About this task »
Please reproduce exactly the line that carries "Where isaorta? (SVG masks)" and all remaining lines through the last line of the data, and write nothing else.

Exercise inputs »
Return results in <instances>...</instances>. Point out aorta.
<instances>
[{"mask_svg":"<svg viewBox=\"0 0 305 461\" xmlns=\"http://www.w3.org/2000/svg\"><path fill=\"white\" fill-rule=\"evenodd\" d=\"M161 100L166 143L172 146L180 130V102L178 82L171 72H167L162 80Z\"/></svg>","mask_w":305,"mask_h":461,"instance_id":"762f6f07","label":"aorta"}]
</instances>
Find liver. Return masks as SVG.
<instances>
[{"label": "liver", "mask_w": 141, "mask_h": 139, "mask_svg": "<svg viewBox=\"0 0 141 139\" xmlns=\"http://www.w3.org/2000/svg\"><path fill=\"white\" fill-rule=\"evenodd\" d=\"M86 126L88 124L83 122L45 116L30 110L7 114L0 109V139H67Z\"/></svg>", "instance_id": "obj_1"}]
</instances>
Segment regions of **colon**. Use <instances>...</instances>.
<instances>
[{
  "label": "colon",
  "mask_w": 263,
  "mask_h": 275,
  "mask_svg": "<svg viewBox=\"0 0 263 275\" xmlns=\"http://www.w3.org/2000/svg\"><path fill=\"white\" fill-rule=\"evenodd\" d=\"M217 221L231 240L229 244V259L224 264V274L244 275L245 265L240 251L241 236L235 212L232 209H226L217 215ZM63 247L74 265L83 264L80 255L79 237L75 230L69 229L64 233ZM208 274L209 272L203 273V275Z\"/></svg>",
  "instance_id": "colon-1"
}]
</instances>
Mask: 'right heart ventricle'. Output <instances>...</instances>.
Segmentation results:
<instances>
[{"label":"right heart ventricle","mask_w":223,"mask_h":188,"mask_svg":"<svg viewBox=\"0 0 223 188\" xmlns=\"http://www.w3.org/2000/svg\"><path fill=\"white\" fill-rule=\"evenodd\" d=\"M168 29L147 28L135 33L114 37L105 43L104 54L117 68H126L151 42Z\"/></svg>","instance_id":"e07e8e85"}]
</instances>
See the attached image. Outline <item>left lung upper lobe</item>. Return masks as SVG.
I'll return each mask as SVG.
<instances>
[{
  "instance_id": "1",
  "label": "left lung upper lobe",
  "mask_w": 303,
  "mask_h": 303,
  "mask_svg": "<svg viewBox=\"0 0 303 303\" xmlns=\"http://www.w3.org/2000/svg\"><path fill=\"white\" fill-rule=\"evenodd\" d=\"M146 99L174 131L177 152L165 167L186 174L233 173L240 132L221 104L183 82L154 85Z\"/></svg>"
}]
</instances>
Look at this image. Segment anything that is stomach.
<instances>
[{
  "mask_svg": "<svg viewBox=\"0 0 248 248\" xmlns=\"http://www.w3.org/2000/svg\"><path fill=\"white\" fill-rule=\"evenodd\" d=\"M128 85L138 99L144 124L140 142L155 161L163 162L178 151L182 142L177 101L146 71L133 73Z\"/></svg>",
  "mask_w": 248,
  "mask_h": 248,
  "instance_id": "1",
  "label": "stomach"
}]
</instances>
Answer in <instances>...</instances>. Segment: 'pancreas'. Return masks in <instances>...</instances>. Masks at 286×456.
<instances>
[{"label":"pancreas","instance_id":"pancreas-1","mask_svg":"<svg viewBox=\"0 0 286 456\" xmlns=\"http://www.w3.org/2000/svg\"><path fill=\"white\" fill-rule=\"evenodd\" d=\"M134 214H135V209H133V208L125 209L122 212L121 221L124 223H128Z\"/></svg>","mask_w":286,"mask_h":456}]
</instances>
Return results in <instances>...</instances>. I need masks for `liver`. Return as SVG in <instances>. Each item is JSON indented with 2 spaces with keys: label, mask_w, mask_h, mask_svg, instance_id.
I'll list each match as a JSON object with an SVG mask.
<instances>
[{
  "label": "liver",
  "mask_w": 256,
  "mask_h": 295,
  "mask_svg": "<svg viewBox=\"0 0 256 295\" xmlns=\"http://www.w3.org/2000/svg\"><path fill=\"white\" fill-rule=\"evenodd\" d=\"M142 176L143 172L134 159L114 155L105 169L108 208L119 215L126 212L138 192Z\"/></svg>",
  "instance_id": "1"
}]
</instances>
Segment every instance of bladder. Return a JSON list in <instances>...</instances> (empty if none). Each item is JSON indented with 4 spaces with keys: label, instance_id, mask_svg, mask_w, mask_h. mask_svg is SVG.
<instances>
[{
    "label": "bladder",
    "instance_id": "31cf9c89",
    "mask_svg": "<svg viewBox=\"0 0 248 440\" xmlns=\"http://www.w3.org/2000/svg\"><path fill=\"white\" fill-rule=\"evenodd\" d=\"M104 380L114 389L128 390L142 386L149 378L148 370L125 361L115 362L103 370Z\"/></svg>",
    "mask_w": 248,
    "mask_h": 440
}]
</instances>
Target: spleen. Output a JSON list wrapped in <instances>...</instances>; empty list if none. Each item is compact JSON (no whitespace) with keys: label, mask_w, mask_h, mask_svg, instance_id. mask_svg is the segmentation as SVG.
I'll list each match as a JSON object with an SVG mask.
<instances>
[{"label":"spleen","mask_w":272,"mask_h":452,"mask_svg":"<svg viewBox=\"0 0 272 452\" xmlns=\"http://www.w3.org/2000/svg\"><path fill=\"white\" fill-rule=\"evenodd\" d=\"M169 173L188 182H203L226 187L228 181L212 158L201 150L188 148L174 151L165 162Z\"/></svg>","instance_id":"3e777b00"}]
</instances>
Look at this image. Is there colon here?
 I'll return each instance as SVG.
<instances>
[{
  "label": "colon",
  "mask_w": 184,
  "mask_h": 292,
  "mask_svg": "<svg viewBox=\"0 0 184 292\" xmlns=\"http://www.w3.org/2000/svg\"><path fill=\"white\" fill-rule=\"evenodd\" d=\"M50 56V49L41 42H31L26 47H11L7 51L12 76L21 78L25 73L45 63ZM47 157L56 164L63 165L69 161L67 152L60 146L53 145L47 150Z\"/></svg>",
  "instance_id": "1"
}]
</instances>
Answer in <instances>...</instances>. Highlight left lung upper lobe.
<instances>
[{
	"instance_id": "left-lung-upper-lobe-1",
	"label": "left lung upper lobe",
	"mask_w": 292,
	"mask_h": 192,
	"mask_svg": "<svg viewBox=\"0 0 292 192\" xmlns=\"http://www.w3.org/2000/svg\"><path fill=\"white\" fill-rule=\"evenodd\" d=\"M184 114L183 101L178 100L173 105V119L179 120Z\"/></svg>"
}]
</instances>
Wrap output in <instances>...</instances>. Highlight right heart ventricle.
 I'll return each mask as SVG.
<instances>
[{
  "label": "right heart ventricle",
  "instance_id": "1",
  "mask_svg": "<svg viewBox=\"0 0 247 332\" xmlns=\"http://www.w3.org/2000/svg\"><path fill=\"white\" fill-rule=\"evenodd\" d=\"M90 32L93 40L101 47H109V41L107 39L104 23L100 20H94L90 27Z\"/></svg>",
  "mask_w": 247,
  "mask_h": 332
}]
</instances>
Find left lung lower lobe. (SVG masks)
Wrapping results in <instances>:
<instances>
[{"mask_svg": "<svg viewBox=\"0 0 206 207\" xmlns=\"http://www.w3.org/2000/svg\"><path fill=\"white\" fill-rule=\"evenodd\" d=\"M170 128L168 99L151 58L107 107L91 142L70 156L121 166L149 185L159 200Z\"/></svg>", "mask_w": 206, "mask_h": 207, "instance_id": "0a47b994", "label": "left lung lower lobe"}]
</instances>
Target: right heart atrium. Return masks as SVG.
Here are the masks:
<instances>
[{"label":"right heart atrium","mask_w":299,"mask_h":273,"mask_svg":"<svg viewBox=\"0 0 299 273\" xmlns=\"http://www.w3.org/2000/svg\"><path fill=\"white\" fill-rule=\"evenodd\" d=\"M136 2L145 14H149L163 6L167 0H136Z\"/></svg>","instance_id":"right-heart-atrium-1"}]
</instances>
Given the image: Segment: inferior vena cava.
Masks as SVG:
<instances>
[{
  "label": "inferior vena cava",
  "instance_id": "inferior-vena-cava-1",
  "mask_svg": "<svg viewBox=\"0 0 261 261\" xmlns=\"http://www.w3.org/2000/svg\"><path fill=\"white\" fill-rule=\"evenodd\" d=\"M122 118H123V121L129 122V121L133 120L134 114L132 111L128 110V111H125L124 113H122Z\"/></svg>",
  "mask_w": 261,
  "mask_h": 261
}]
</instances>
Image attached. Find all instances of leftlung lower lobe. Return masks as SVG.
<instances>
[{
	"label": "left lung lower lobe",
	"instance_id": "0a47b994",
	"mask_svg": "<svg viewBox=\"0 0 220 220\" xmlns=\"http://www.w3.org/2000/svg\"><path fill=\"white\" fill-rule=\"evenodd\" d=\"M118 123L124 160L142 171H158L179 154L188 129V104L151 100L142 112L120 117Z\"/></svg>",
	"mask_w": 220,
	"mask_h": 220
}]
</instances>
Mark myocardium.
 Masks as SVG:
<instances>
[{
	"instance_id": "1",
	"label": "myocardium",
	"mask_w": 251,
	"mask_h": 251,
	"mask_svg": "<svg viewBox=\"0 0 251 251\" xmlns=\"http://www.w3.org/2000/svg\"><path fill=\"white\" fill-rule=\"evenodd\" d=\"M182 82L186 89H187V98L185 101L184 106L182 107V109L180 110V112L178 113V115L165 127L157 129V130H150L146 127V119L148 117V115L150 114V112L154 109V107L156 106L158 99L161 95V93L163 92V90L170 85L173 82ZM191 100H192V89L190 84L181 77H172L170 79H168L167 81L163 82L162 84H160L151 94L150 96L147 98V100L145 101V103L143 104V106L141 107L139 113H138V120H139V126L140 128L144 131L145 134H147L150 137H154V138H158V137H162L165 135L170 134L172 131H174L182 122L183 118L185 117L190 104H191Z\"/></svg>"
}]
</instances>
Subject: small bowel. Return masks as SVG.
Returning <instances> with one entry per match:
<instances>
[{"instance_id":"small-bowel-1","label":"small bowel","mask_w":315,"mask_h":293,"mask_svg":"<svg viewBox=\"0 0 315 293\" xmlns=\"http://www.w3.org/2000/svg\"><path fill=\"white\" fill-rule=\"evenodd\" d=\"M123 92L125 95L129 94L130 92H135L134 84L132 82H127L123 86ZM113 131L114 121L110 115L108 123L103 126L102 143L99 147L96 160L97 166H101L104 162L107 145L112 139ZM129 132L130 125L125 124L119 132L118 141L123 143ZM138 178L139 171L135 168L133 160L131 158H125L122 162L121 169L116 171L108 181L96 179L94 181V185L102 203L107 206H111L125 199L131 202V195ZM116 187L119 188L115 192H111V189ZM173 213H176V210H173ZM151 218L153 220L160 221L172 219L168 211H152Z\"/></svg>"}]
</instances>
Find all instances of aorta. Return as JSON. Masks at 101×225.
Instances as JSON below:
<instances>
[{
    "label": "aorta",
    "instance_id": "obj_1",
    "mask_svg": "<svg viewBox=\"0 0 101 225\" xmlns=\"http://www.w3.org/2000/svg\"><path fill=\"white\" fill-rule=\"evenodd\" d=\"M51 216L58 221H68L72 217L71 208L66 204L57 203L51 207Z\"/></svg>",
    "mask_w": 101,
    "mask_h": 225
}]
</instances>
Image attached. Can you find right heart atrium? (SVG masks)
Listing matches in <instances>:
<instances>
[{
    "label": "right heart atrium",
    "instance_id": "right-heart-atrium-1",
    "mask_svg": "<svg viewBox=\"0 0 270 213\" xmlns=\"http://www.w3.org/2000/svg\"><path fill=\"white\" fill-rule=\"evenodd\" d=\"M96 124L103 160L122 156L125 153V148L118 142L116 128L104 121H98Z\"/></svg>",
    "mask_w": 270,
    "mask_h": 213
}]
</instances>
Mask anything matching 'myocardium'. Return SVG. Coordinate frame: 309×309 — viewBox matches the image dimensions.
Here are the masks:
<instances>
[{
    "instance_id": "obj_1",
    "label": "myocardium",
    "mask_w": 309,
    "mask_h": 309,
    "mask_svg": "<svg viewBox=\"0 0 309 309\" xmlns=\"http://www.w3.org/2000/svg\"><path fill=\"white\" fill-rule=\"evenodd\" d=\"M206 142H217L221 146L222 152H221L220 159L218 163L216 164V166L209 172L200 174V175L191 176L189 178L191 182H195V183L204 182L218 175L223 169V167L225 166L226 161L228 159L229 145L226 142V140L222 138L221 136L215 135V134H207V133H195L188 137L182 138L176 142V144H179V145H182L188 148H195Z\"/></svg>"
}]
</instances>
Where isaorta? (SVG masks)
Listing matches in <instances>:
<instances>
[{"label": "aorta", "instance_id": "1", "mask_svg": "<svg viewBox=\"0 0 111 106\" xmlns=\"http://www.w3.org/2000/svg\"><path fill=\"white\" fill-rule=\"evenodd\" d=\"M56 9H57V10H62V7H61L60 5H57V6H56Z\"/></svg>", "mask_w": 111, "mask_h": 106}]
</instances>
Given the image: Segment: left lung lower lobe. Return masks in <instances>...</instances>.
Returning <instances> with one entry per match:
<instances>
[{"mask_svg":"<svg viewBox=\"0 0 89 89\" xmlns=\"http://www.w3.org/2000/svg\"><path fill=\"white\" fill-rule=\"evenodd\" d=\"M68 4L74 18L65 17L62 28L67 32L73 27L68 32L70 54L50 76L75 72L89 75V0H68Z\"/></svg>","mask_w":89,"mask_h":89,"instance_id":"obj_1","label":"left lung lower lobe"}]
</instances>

Written response »
Where isaorta? (SVG masks)
Listing matches in <instances>:
<instances>
[{"label": "aorta", "instance_id": "1", "mask_svg": "<svg viewBox=\"0 0 111 106\" xmlns=\"http://www.w3.org/2000/svg\"><path fill=\"white\" fill-rule=\"evenodd\" d=\"M56 9H57V10H62V7H61L60 5H57V6H56Z\"/></svg>", "mask_w": 111, "mask_h": 106}]
</instances>
Given the image: Segment: left lung lower lobe. Return masks in <instances>...</instances>.
Returning <instances> with one entry per match:
<instances>
[{"mask_svg":"<svg viewBox=\"0 0 89 89\" xmlns=\"http://www.w3.org/2000/svg\"><path fill=\"white\" fill-rule=\"evenodd\" d=\"M68 4L74 18L65 17L62 28L67 32L73 27L68 32L70 54L50 76L75 72L89 75V0H68Z\"/></svg>","mask_w":89,"mask_h":89,"instance_id":"obj_1","label":"left lung lower lobe"}]
</instances>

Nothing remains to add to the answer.